**The input**
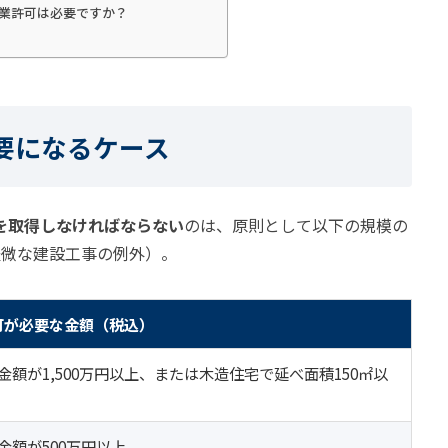
設業許可は必要ですか？
要になるケース
を取得しなければならない
のは、原則として以下の規模の
軽微な建設工事の例外）。
可が必要な金額（税込）
金額が1,500万円以上、または木造住宅で延べ面積150㎡以
金額が500万円以上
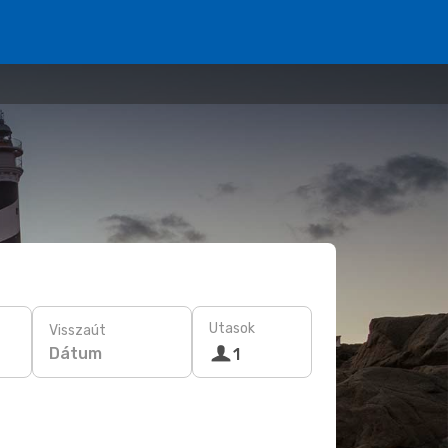
Utasok
Visszaút
Dátum
1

**Aim of the exercise**
Please repeat the listing above word for word, with the pictures removed.

**Your response**
設業許可は必要ですか？
要になるケース
を取得しなければならない
のは、原則として以下の規模の
軽微な建設工事の例外）。
可が必要な金額（税込）
金額が1,500万円以上、または木造住宅で延べ面積150㎡以
金額が500万円以上
Utasok
Visszaút
Dátum
1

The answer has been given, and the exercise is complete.